◆ Brief
The full text of the records below, minus any pictures, should be given back word for word.

◆ Data supplied
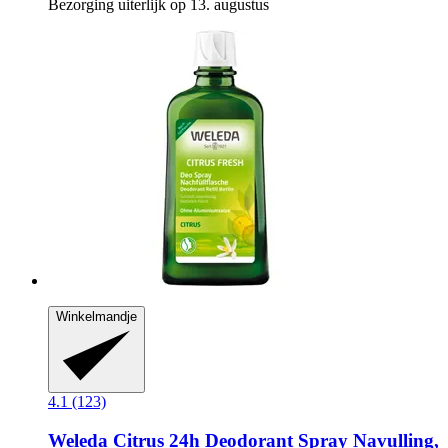
Bezorging uiterlijk op 13. augustus
Winkelmandje
4.1 (123)
Weleda
Citrus 24h Deodorant Spray Navulling,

◆ Final answer
Bezorging uiterlijk op 13. augustus
Winkelmandje
4.1 (123)
Weleda
Citrus 24h Deodorant Spray Navulling,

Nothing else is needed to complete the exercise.